Installation
About 458 wordsAbout 2 min
2025-06-09
This section introduces how to install DataFlow. If you only want to quickly use the Pipelines and operators provided by DataFlow, please refer to the [General User Installation](#General User Installation) to install the stable official version. If you want to contribute code to the DataFlow repository as a developer and submit a Pull Request, please refer to the [Developer Installation](#Developer Installation) to install the dev version in the repository.
General User Installation
If you do not have a GPU for local inference and only need to use API and CPU functionalities, you can configure the Python environment and install the official version of DataFlow as follows👇
conda create -n dataflow python=3.10
conda activate dataflow
pip install open-dataflow
If you want to use a local GPU for inference, you need to use the following command:
conda create -n dataflow python=3.10
conda activate dataflow
pip install open-dataflow[vllm]
Dataflow supports environments with Python>=3.10.

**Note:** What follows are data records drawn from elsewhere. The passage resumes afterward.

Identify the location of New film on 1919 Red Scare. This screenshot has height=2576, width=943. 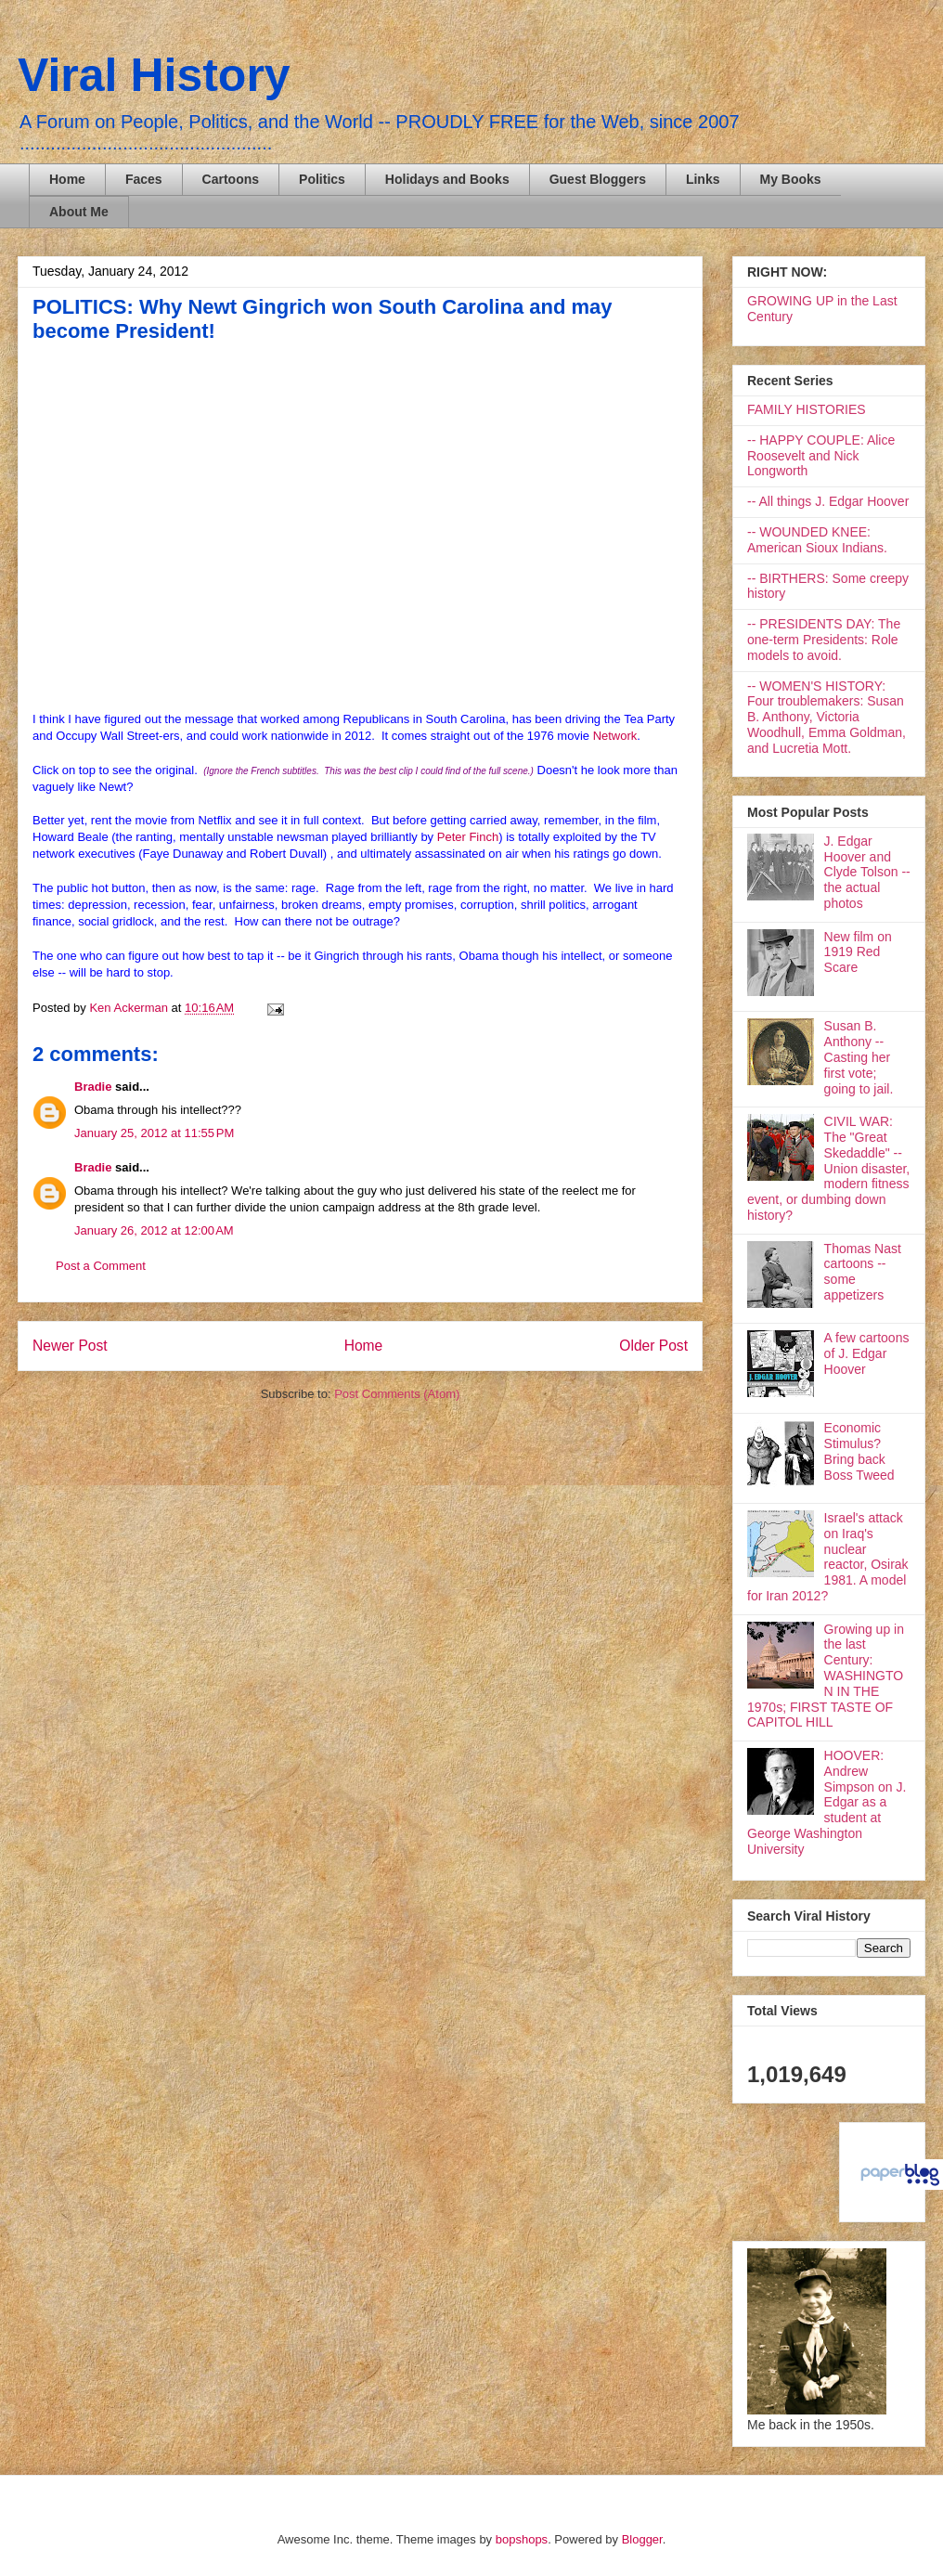
(858, 952).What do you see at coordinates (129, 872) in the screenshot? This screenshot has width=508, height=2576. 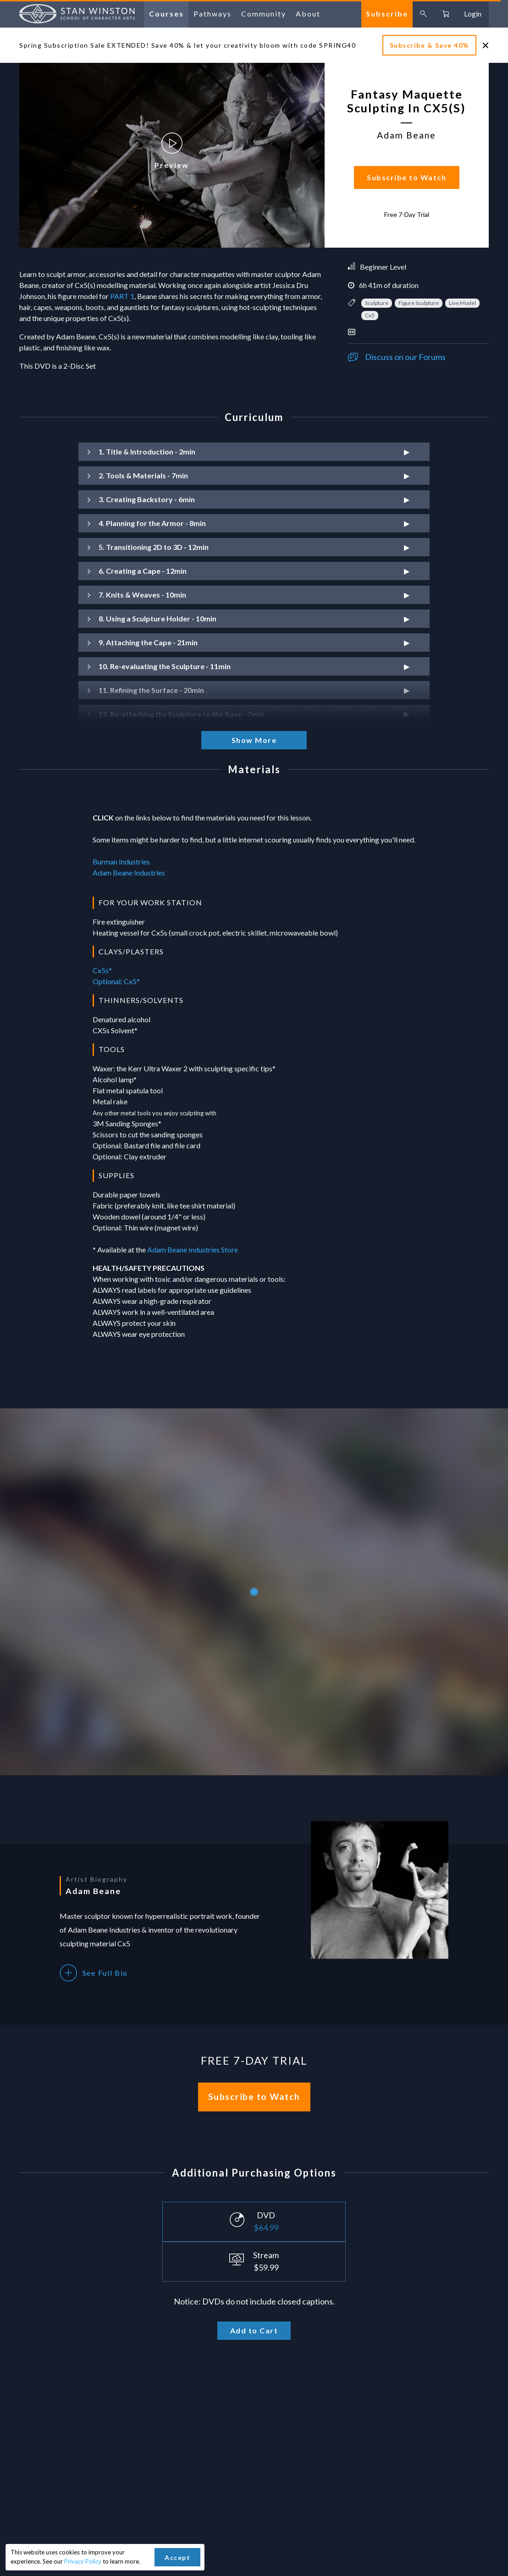 I see `Adam Beane Industries` at bounding box center [129, 872].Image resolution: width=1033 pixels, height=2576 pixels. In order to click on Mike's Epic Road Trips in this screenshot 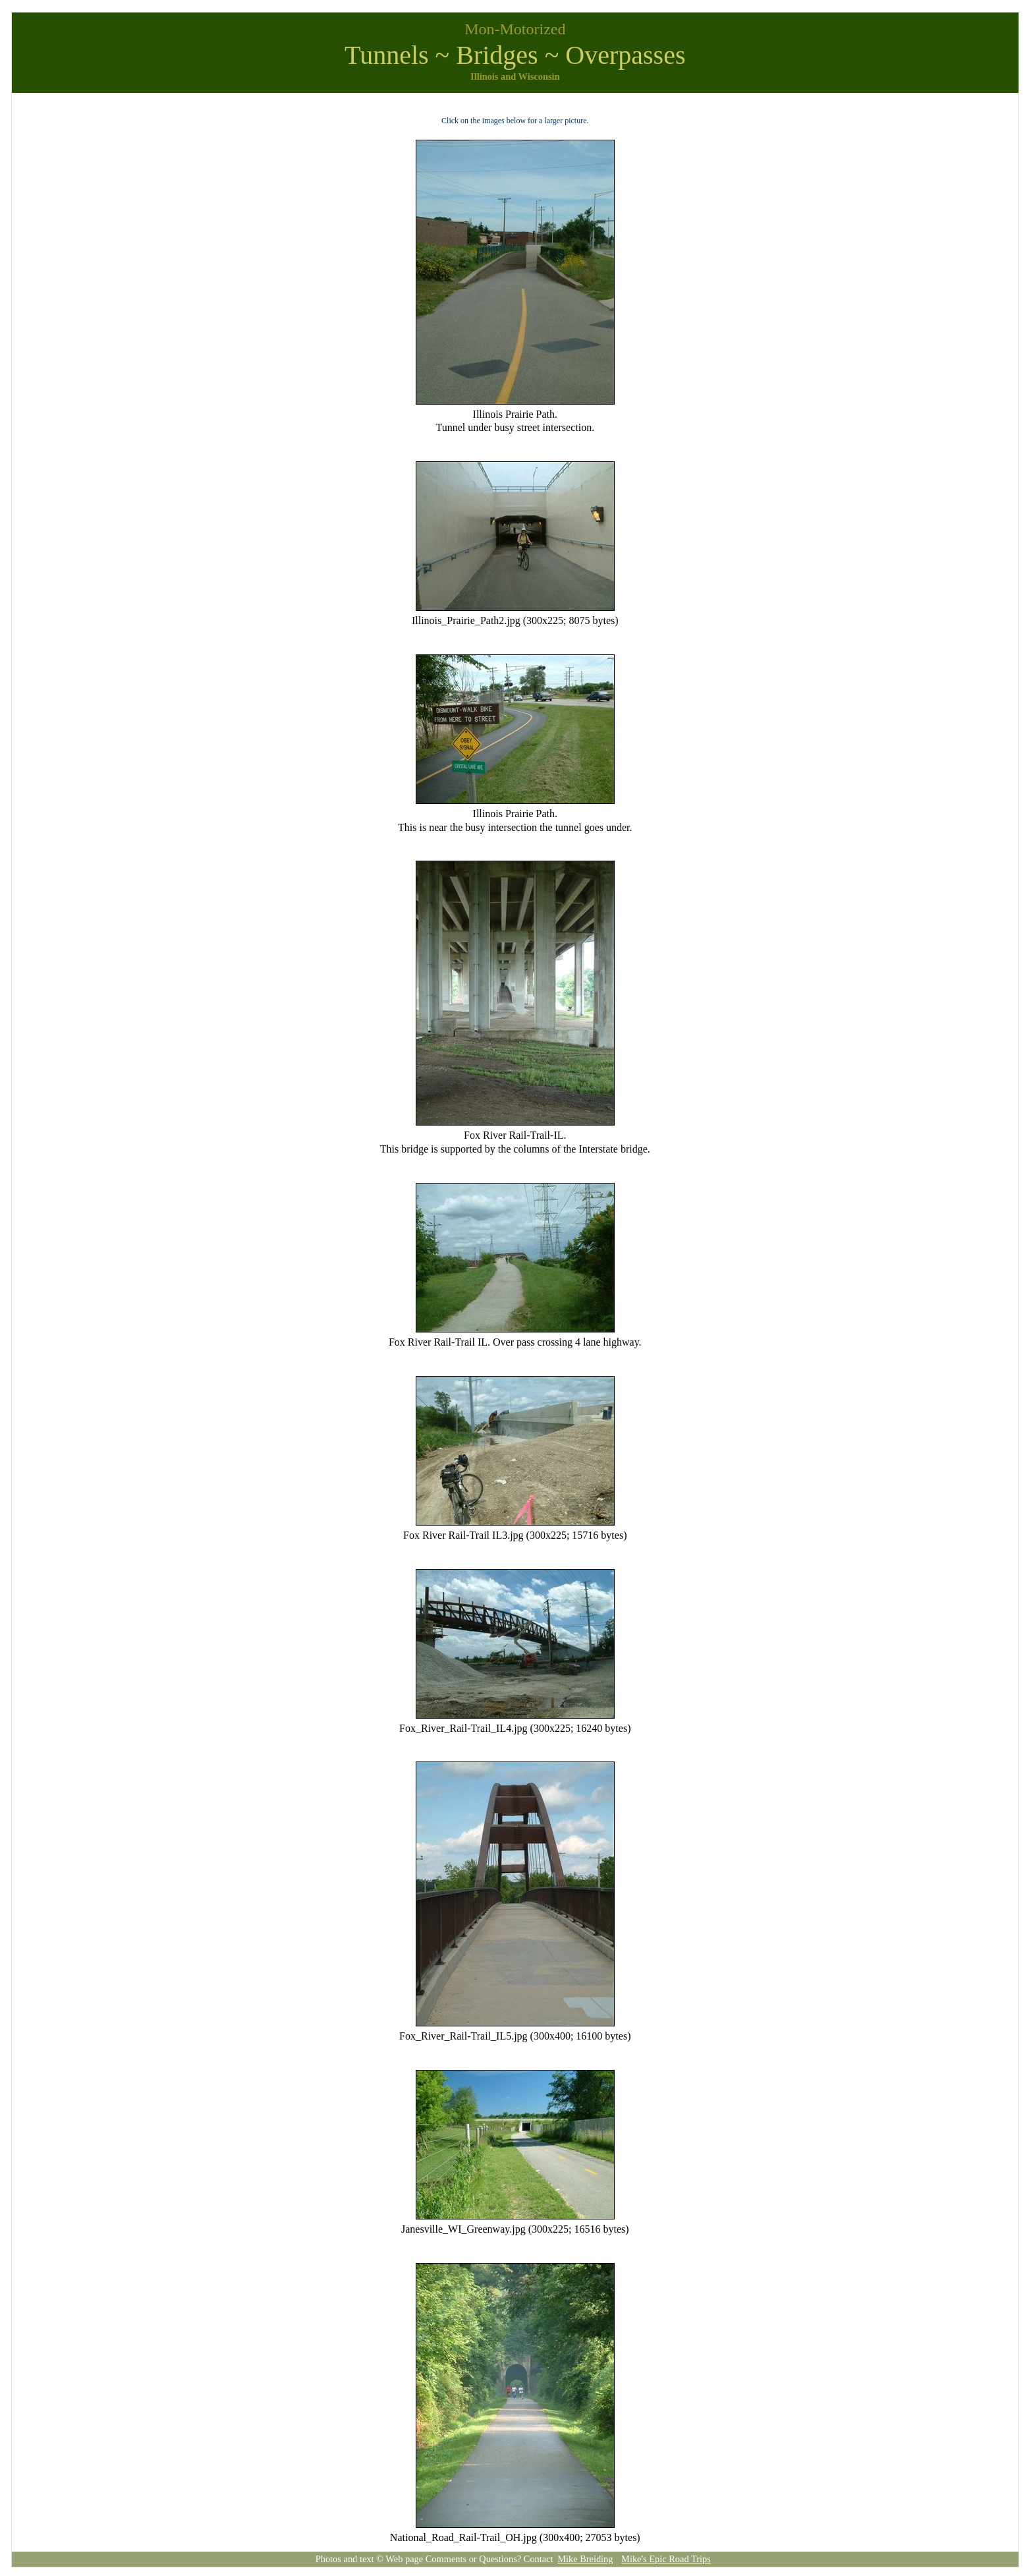, I will do `click(666, 2559)`.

You can use the following command to check if the installation is correct:
dataflow -v
If the installation is successful and DataFlow is the latest release version, you will see:
open-dataflow codebase version: 0.0.2
Checking for updates...
Local version: 0.0.2
PyPI newest version: 0.0.2
You are using the latest version: 0.0.2.
For the exact latest version number, please refer to the GitHub Release and the PyPI page.
Additionally, there is a dataflow env
command to view the current hardware and software environment, which can be used for reporting bugs.
Developer Installation
DataFlow developers can install using the following commands:
If you do not need local GPU inference:
conda create -n dataflow python=3.10
conda activate dataflow
git clone https://github.com/OpenDCAI/DataFlow
cd DataFlow
pip install -e .
If you need local GPU inference:
conda create -n dataflow python=3.10
conda activate dataflow
git clone https://github.com/OpenDCAI/DataFlow
cd DataFlow
pip install -e .[vllm]
You can use the following command to check if the installation is correct:
dataflow -v
If the installation is successful and DataFlow is the latest release version, you will see:
open-dataflow codebase version: 0.0.2
Checking for updates...
Local version: 0.0.2
PyPI newest version: 0.0.2
You are using the latest version: 0.0.2.
Additionally, there is a dataflow env
command to view the current hardware and software environment, which can be used for reporting bugs.
With this setup, any modifications you make to the DataFlow package locally will be immediately updated in your Python environment, facilitating development. Once development is complete, you can also submit a PR to contribute your new operators and pipelines to the main repository.